**Data in this exercise:**
= Beginning of Section =
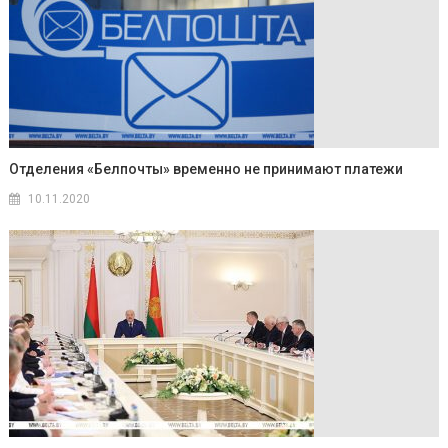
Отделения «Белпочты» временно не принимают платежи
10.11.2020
= End of Section =
= Beginning of Section =
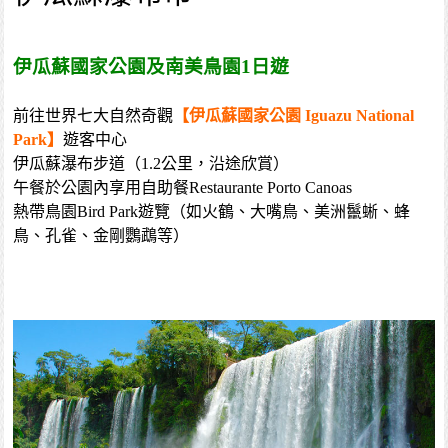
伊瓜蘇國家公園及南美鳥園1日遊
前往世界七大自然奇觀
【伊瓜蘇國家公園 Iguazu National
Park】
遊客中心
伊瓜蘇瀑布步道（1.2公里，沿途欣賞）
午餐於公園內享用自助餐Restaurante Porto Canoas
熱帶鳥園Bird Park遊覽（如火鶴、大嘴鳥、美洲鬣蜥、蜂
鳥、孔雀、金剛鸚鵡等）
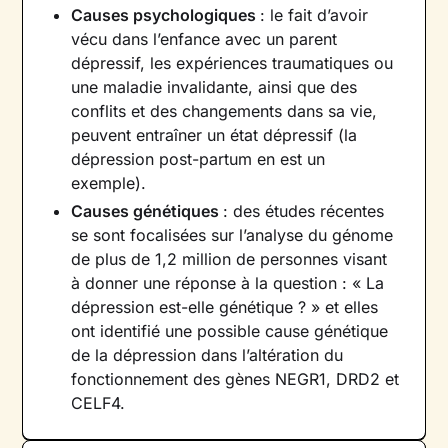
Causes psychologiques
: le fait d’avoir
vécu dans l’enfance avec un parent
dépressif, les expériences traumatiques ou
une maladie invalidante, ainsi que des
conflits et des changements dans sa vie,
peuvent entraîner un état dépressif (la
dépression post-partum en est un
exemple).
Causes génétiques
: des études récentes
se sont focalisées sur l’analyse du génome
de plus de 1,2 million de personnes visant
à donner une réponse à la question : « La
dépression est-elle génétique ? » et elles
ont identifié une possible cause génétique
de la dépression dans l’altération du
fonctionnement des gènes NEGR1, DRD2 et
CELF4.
= End of Section =
**Brief:** Copy out every line from the material above in which the word "dans" appears.

**Task answer:**
vécu dans l’enfance avec un parent
conflits et des changements dans sa vie,
de la dépression dans l’altération du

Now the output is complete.